Work instructions: Look through the listing below, and wherever a line has the string "good", copy it.

Given information:
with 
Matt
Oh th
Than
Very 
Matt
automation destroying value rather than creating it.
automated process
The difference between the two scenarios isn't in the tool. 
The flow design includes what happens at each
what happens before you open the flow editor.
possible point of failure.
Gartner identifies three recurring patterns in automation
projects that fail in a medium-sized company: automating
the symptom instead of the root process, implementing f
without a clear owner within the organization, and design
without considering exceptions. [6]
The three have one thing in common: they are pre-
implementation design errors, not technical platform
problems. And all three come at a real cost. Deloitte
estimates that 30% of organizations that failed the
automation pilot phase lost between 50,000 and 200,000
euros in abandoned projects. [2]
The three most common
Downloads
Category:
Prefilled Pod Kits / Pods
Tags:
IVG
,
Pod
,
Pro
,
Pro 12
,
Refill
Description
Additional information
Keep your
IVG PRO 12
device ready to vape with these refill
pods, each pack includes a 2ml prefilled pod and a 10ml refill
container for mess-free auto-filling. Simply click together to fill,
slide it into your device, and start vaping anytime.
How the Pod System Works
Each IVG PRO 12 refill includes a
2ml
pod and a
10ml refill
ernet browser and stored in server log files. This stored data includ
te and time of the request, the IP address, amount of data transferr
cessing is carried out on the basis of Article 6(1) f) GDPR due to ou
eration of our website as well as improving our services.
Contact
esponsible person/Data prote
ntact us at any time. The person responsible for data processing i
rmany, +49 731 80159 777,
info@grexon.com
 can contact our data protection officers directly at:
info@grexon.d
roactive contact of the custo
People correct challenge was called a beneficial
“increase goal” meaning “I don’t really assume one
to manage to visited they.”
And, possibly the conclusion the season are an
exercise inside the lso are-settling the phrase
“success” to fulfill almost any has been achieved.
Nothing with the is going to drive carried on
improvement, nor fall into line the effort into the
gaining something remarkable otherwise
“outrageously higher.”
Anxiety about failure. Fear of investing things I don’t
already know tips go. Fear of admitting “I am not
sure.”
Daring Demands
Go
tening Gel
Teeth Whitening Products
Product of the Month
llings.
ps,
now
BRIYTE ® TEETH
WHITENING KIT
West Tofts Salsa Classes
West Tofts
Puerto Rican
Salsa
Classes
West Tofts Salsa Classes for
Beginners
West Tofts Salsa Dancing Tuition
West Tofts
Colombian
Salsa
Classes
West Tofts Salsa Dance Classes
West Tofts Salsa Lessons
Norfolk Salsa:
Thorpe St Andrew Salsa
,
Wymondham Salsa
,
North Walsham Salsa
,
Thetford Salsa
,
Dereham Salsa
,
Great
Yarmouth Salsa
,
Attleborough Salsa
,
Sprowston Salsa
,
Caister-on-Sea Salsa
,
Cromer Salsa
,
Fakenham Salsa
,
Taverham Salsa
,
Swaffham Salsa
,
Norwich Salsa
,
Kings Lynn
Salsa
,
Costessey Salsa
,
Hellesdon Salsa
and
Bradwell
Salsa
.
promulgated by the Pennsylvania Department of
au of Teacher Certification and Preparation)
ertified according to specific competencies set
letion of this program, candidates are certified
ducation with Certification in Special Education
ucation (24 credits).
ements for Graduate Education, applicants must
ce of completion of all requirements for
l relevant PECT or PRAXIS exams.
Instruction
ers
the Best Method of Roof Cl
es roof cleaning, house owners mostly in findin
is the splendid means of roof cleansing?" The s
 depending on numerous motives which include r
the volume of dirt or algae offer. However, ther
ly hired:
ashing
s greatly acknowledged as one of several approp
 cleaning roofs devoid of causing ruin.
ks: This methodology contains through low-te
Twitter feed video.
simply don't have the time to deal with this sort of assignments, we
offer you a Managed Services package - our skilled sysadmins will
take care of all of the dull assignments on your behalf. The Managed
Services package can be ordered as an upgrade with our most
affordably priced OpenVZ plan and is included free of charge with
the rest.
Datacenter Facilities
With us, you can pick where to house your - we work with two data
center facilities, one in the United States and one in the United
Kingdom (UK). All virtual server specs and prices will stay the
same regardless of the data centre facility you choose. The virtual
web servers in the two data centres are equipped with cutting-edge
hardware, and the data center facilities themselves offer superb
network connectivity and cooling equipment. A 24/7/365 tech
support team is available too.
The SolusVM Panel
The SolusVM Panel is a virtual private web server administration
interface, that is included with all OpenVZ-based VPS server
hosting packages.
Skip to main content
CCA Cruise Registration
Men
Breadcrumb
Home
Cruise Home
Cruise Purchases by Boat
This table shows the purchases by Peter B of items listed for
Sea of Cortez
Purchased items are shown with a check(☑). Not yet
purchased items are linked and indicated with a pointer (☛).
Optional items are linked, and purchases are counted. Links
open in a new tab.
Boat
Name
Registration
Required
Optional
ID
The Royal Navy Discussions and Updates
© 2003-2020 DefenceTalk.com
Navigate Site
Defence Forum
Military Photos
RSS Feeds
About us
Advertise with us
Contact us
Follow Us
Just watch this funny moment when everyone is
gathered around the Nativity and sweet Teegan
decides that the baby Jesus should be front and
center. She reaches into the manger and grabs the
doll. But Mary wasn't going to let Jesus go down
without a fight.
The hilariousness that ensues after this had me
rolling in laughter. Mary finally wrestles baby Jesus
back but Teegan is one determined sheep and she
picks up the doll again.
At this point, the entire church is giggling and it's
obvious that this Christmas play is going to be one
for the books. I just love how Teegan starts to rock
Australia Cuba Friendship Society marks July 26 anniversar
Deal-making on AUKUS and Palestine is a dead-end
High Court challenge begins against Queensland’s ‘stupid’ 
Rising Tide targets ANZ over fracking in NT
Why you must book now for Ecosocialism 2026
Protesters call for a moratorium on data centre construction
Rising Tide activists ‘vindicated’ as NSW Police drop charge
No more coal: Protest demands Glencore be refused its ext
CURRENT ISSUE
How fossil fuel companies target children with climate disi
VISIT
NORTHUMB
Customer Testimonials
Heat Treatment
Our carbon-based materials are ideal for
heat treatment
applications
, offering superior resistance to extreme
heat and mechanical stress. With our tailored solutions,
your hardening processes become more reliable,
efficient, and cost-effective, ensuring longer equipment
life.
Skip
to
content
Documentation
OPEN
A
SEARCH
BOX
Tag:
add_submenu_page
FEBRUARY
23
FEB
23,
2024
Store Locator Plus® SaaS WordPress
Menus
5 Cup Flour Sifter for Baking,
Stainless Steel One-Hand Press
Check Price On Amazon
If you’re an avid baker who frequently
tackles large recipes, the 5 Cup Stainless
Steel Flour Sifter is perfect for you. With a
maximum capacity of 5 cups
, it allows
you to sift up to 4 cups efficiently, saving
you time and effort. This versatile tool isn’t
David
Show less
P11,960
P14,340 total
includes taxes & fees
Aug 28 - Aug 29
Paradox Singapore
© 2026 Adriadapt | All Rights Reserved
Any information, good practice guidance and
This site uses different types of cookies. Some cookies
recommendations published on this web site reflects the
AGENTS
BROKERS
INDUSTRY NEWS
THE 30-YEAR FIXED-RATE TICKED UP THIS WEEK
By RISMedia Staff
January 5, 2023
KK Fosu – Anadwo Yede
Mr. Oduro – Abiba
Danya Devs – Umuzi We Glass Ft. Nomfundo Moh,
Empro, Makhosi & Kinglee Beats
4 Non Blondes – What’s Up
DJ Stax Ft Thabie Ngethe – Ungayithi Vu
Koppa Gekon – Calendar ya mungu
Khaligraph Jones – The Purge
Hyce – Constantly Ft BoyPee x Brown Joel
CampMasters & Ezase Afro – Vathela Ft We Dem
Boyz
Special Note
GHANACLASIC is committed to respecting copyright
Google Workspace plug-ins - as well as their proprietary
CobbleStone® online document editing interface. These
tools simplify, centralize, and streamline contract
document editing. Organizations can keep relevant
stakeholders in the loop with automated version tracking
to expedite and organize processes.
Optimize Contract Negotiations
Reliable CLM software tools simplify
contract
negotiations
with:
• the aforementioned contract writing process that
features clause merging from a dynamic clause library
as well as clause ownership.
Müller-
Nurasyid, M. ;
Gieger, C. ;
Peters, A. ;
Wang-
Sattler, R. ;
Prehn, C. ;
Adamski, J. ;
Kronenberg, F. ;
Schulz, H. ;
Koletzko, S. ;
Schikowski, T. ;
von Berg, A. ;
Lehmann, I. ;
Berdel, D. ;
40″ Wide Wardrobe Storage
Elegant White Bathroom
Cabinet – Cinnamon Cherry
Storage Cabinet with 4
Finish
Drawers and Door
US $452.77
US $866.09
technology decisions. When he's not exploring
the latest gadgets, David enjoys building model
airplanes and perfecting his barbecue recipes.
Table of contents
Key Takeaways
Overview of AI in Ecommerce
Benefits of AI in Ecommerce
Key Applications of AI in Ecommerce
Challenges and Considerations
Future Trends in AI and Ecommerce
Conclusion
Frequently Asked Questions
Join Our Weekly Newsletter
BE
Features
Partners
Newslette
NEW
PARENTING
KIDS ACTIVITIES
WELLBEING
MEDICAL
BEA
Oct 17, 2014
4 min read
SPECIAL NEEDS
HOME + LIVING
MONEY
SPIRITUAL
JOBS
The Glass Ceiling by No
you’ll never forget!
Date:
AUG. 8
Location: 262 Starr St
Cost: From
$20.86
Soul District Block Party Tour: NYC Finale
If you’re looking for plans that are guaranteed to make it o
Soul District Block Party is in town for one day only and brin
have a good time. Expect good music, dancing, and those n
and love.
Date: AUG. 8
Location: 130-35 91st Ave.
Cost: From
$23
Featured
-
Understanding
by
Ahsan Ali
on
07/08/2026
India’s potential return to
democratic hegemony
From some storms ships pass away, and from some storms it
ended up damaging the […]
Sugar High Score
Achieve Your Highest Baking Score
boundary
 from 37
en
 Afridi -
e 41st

Answer section:
Any information, good practice guidance and
have a good time. Expect good music, dancing, and those n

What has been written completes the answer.